El resort está operado en conjunto por la cadena italiana Domina Hotels Group y la corporación cubana Gaviota, que administran los militares cubanos de Gaesa. Según el portal Travel Caribbean, el acuerdo de colaboración se firmó en septiembre, cuando el presidente de Domina Hotels, Luigi Monti, visitó Cuba. El objetivo es centrarse en la recuperación del turismo europeo, particularmente el italiano.
El hotel destaca por sus instalaciones de lujo, que incluyen cuatro piscinas, un centro de convenciones con ocho salones, un gimnasio, un Spa, una cancha de tenis y un club infantil, además de un gazebo para bodas.
Todo esto está a solo 300 metros de la playa, dentro de una reserva ecológica y a 40 minutos del Aeropuerto Internacional de Varadero. Sus habitaciones ofrecen impresionantes vistas a la Marina Gaviota y a la Península de Hicacos, consolidando su posición como un destino ideal tanto para familias como para turistas interesados en el turismo náutico, como los navegantes, pescadores y aficionados al buceo.

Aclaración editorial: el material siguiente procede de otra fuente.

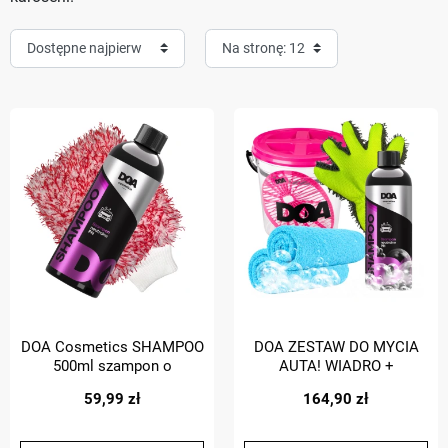
DOA Cosmetics SHAMPOO
DOA ZESTAW DO MYCIA
500ml szampon o
AUTA! WIADRO +
neutralnym PH zestaw z
SZAMPON + RĘKAWICA +
59,99 zł
164,90 zł
rękawicą do mycia
MIKROFIBRY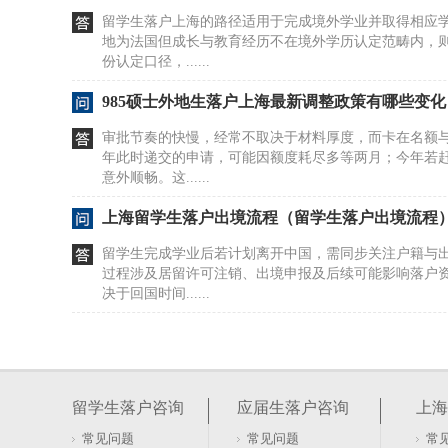
留学生落户上海的路径适用于完成境外学业并取得相应
地为法国但成长与教育经历不在境外学历认定范畴内，
份认定口径，......
985硕士外地生落户上海最新调整政策有哪些变化
审批节奏的快慢，经常不取决于材料厚度，而卡在名额
年此时递交的申请，可能因额度耗尽多等两月；今年若
意外顺畅。这......
上海留学生落户出境流程（留学生落户出境流程
留学生完成学业后若计划离开中国，需同步关注户籍与
过程涉及居留许可注销、出境申报及后续可能影响落户
决于回国时间......
留学生落户上海需要满足多少纳税金额要求？
纳税额达标就能直接落户？这种理解偏差经常让申请人
落户政策中关于投资创业的通道，核心门槛并非简单的“
留学生落户咨询
应届生落户咨询
上海
续年限以及......
常见问题
常见问题
常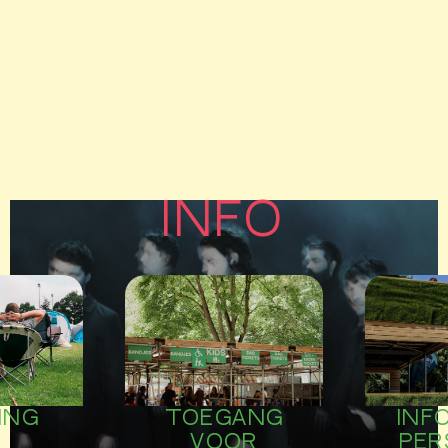
INFO
TOEGANG
INF
ING
VOOR
PER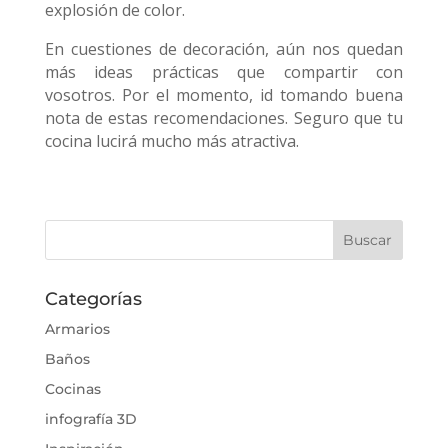
explosión de color.
En cuestiones de decoración, aún nos quedan
más ideas prácticas que compartir con
vosotros. Por el momento, id tomando buena
nota de estas recomendaciones. Seguro que tu
cocina lucirá mucho más atractiva.
Categorías
Armarios
Baños
Cocinas
infografía 3D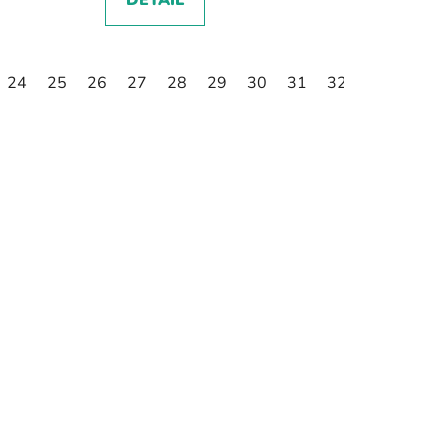
DETAIL
24
25
26
27
28
29
30
31
32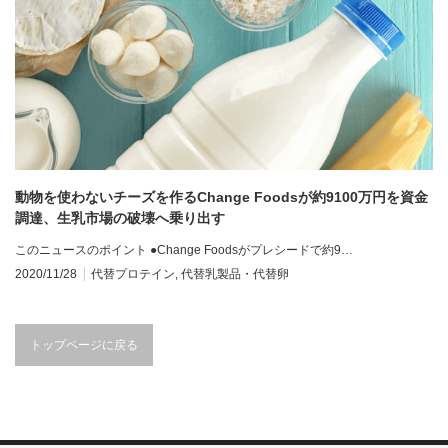
動物を使わないチーズを作るChange Foodsが約9100万円を資金
調達、生乳市場の破壊へ乗り出す
このニュースのポイント ●Change Foodsがプレシードで約9…
2020/11/28
代替プロテイン
,
代替乳製品・代替卵
トップページに戻る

Los inversionistas italianos confían en la propuesta única de combinar una marina deportiva con un paseo marítimo comercial. Todo tiene, en papales, el potencial de atraer a turistas de diferentes partes del mundo. El puerto deportivo tiene capacidad para aproximadamente 1.200 embarcaciones y cuenta con 13 pontones para amarres, además de varios servicios adicionales.
Turismo cubano en crisis
El gobierno comunista reconoció la semana pasada que el sector turístico sigue en una profunda crisis. Los ingresos proyectados para el cierre de 2025 serán de solo 917.4 millones de dólares, un 75.8 % de lo previsto, y que la cifra de visitantes rondará los 1.9 millones de turistas, lo que representa solo el 73,1 % de las metas de la industria para el año.
El ministro de Economía y Planificación, Joaquín Alonso, no dio cifras de utilidades. Las ganancias deben ser muy bajas, pues la mayoría del sector importa los insumos que requiere. Por ejemplo, en Cuba no se produce suficiente comida y el combustible para las plantas eléctricas de emergencia también proviene del exterior.
El turismo cubano atraviesa su peor momento desde 2003, y si se compara con los más de 4,6 millones de turistas que llegaron en 2017, la caída es alarmante. Actualmente, la ocupación hotelera ronda entre el 20 y el 25%. Ello significa que tres de cada cuatro habitaciones de hotel permanecen vacías.
La crisis económica y energética que afecta al país, junto con la reducción de rutas aéreas y las sanciones estadounidenses, son los principales factores que han incidido negativamente en la caída de la llegada de turistas. A pesar de que los hechos aconsejan no seguir invirtiendo en el sector, Gaesa sigue haciéndolo, pues no tiene ninguna institución civil que los regule.